Como ler e interpretar tudo isso? Será que Jesus, tendo ficado com raiva da figueira, descontou tudo no pessoal do Templo?

A figueira é um símbolo: representa o próprio Templo, aliás, representa o inteiro sistema religioso judaico que funcionava totalmente ao redor do seu lugar mais sagrado. Um sistema parecido a uma figueira cheia de belas folhas, ou seja, cheio de uma imponente exterioridade, feita de rituais solenes repetidos inúmeras vezes. Uma aparência que faria pensar logo a bons frutos, mas, afinal, comércio, ganância, interesses, corações endurecidos e cegos...

Estes frutos serão realmente bons? Quando chegar o tempo dos figos, qual será a qualidade deles? Na realidade, eles são algo de mortal: porque o mundo religioso judaico fracassou na sua missão de acolher o verdadeiro Messias e com este a verdadeira aliança com Deus que está na plena adesão à vida de Jesus.

A maldição de Jesus contra a figueira corresponde, portanto, aos gestos que Ele teria feito no Templo, derrubando as mesas dos cambistas e vendedores etc. E isto corresponde não tanto a um querer mal, mas a um desvendamento de uma verdade dolorida: o viver a fé segundo aquele sistema religioso falsificado levará irremediavelmente à morte, só produzirá frutos mortais.
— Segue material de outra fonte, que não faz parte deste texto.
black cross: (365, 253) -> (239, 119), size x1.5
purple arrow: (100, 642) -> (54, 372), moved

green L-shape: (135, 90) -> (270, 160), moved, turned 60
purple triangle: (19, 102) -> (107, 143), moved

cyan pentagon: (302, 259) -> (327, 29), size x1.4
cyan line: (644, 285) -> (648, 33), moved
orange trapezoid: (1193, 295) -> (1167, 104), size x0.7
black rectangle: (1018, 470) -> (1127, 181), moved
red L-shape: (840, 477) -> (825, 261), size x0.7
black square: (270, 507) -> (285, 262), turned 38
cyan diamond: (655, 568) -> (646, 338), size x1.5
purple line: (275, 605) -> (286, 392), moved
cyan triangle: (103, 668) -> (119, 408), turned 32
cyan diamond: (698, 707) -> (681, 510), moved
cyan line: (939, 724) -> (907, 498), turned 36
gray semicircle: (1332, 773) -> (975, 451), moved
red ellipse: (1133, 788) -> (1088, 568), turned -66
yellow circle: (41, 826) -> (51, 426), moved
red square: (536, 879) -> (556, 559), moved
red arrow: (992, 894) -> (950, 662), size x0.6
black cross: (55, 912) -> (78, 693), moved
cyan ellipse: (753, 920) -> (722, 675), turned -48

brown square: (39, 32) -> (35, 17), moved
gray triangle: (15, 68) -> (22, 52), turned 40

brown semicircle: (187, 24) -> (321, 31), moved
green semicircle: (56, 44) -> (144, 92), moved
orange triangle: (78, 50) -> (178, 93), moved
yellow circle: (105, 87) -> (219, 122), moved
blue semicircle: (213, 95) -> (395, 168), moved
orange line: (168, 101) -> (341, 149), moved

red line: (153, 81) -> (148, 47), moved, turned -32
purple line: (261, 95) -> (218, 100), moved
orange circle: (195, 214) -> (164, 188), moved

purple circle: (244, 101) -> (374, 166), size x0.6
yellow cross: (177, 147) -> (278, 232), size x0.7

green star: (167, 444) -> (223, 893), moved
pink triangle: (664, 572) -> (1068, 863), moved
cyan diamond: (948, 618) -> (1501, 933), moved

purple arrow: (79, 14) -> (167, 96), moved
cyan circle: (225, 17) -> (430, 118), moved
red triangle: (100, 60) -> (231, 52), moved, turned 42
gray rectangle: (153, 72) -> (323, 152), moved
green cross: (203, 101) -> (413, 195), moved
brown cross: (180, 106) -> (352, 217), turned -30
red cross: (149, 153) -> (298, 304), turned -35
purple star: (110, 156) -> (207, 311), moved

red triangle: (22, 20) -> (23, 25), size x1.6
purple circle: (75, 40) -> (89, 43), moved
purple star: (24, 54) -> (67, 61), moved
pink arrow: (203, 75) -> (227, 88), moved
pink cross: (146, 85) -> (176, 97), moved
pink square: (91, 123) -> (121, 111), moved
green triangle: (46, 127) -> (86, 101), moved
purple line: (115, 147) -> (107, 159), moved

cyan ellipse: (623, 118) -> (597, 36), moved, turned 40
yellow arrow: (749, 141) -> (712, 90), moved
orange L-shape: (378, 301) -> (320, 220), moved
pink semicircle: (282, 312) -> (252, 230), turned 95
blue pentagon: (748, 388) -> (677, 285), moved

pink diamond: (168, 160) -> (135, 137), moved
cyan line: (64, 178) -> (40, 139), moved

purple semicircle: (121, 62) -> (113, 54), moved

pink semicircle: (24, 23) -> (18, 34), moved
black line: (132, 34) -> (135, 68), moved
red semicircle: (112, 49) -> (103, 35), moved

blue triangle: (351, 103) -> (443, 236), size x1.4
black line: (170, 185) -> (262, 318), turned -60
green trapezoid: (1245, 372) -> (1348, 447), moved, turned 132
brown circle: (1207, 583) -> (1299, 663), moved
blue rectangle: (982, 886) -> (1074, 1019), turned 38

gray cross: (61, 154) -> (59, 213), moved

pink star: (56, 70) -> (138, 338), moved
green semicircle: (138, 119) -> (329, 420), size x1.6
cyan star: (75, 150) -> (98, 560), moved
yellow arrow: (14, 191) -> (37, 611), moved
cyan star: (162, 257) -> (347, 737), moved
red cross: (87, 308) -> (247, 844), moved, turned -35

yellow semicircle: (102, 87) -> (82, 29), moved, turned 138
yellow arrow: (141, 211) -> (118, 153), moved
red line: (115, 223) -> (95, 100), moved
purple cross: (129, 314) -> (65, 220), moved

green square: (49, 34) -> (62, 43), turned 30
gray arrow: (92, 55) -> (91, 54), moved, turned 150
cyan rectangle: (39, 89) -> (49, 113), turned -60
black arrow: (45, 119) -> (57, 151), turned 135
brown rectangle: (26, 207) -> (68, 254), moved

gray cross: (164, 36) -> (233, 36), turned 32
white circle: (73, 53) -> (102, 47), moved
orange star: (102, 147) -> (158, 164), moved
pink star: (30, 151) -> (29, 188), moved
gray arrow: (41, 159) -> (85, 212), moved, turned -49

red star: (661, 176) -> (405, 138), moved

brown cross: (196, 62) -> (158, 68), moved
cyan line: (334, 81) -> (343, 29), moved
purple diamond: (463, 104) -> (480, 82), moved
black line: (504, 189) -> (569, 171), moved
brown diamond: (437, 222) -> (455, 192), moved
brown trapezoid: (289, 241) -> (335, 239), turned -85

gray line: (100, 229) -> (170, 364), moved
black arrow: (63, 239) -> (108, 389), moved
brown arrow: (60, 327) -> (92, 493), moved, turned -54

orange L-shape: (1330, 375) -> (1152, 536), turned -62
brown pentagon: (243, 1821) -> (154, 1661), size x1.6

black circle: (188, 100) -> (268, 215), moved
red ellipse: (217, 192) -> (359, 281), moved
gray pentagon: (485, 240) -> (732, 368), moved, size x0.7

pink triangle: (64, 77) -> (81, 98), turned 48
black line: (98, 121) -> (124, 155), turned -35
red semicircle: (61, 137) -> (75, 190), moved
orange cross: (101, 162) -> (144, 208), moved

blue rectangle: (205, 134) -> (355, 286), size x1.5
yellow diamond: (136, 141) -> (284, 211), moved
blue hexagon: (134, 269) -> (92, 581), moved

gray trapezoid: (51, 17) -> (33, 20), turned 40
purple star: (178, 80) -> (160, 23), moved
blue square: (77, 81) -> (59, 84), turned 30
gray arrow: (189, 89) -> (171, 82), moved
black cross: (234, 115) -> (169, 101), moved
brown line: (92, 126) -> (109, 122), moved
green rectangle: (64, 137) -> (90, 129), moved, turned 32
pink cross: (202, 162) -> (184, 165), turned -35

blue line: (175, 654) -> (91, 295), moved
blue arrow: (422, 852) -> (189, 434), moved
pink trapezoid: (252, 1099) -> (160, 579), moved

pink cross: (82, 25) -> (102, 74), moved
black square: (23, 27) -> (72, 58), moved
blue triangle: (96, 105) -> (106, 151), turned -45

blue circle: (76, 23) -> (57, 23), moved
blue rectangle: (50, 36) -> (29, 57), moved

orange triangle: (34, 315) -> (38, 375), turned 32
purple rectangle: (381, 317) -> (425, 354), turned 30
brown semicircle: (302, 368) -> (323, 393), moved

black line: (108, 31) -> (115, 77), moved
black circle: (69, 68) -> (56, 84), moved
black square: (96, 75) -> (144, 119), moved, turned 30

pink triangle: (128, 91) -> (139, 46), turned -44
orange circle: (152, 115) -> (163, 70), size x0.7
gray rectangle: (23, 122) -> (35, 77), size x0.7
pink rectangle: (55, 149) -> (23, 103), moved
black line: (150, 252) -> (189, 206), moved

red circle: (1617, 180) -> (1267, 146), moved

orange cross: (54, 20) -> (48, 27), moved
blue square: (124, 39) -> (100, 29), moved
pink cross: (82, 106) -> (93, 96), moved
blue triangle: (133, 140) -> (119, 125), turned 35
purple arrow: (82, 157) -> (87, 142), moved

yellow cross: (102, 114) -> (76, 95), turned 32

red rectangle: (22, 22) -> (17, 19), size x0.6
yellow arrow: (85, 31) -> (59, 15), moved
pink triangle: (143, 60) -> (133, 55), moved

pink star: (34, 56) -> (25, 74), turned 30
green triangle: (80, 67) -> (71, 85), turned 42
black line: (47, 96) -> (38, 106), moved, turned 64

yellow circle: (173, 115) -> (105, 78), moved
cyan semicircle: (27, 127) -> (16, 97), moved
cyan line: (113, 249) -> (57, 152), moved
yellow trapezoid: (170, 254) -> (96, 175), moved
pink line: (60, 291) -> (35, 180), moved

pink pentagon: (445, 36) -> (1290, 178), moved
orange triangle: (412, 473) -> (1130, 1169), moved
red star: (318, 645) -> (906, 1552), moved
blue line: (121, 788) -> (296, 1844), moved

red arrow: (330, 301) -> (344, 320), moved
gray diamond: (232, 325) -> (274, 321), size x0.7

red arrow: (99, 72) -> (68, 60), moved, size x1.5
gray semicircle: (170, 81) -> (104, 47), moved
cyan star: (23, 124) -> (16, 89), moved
Esta morte, por sua vez, é representada na figueira seca do dia depois. Não foi Jesus que a fez morrer: mas a autoridade dEle mostrou aquilo que para todos era invisível, mostrou o êxito do sistema judaico fechado ao acolhimento do verdadeiro Messias, o único que pode trazer vida para o povo.

Através dessa estrutura narrativa, Marcos convidava sua comunidade, os cristãos para os quais ele estava escrevendo, a perceber quanto facilmente nosso culto a Deus pode se corromper e tornar-se uma máquina de morte se não cuidamos de cultivar os verdadeiros e bons frutos, que podem ser amadurecidos apenas a partir de uma atitude de conversão permanente a Cristo.

E a montanha que pela fé pode ser jogada no mar? A intenção de Jesus é aquela de nos dar a garantia de que tudo aquilo que pediremos ao Pai encontrará resposta positiva. Mas sobre o que concretamente Jesus está pensando? Na realidade, a resposta está no centro do agir de Jesus: somente Ele tem a capacidade de desvendar a verdade, mostrar o rumo da nossa vida e a qualidade dos frutos que aparecerão no devido tempo.

Acolhendo o discernimento de Jesus, nada tem maior valor do que pedir ao Pai de colocar nossa existência no caminho da vida: por quanto grande possam ser os obstáculos, por quanto as coisas que nos aprisiona numa vida encaminhada rumo à morte possa ser do tamanho de uma montanha, pela fé em Jesus, esta mesma montanha poderemos joga-la no mar, poderemos devolver às trevas a escuridão que nos oprime (pois o mar, nas Escrituras, é simboliza exatamente o mal).